Background/Purpose: In adult dermatomyositis (DM), clonal populations of T and B cells with shared variable (V) gene usage have been identified in affected muscle, suggesting aberrant lymphocyte responses to a common antigen.  Using next generation sequencing (NGS), we aimed to determine if these previously identified repertoire abnormalities in the muscle of adult DM patients could be detected in the peripheral blood (PB) of children with juvenile DM (JDM). 

Methods: PB was obtained from JDM patients with skin and muscle disease (classic JDM) at diagnosis, during active disease, and at remission when patients were off medication.  Amyopathic patients and healthy controls were also studied.  CD8⁺ T and CD19⁺ B cells were isolated from PB mononuclear cells (PBMC) by magnetic beads.  The remaining lymphocyte populations were isolated by fluorescence activated cell sorting:  CD4/CD8 naïve (N) T cells (C3⁺CD4⁺/CD8⁺CD45RA⁺CCR7⁺), CD4/ CD8 memory (M) T cells (CD3⁺CD4⁺/CD8⁺CD45RA^–), Treg cells (CD3⁺CD4⁺CD25⁺CD127^lo), Teff cells (CD3⁺CD4⁺CD25^–), Naïve B cells (CD19⁺IgD⁺CD27^–), and CD21^lo B cells (CD19⁺CD21^loCD38^lo).   The TCR β (TRB) and BCR heavy (IgH) chains were amplified by multiplex PCR with a standard quantity of genomic DNA serving as the template (ImmunoSEQ^TM).  Illumina HiSeq platform was used for sequencing.  Productive sequences were analyzed using the ImmunoSEQ set of online tools.  Mann Whitney and 1-way ANOVA tests were used to compare the clonality index, Shannon entropy, and clone sharing in study groups.  2-way ANOVA with Bonferroni correction was used to compare TCRVβ family usage.    

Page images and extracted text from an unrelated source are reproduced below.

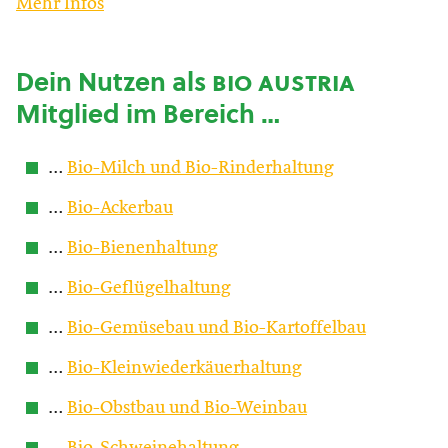
Mehr Infos
Dein Nutzen als
bio austria
Mitglied im Bereich …
…
Bio-Milch und Bio-Rinderhaltung
…
Bio-Ackerbau
…
Bio-Bienenhaltung
…
Bio-Geflügelhaltung
…
Bio-Gemüsebau und Bio-Kartoffelbau
…
Bio-Kleinwiederkäuerhaltung
…
Bio-Obstbau und Bio-Weinbau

Results: Clinical characteristics of the patients are in Table 1.  CD21^lo B cells, a population of B cells associated with autoimmunity, were more clonal in classic JDM patients with active disease compared to those in remission (p=0.03).  Similarly, the Treg repertoire was significantly more clonal in classic JDM patients with active disease than JDM patients in remission (p<0.0001) and amyopathic patients (p=0.002).   CD19, CD19N, CD8, CD4/8 N/M, and Teff cells were polyclonal and diverse in all JDM patient groups.  In Treg and Teff subsets, TCRVβ families 7, 10, and 28 were used more and Vβ families 3, 5, and 19 were used less in classic JDM patients with active disease compared to controls (p<0.0001for Treg and Teffs).  Inter-individual sharing of Teff clonotypes was observed in JDM patients with active disease compared to controls (p<0.001).   

Conclusion: Clonal expansions in CD21^lo B and Treg cells noted in JDM patients with active disease resolved upon remission. Skewed TCRVβ family usage was observed in active JDM patients with increased usage of Vβ7, a Vβ family that has been linked with other autoimmune conditions.  Inter-individual sharing of Teff clonotypes was also observed.  Our pilot results suggest that lymphocyte repertoire abnormalities may contribute to disease pathogenesis in JDM and can be detected in PB by NGS.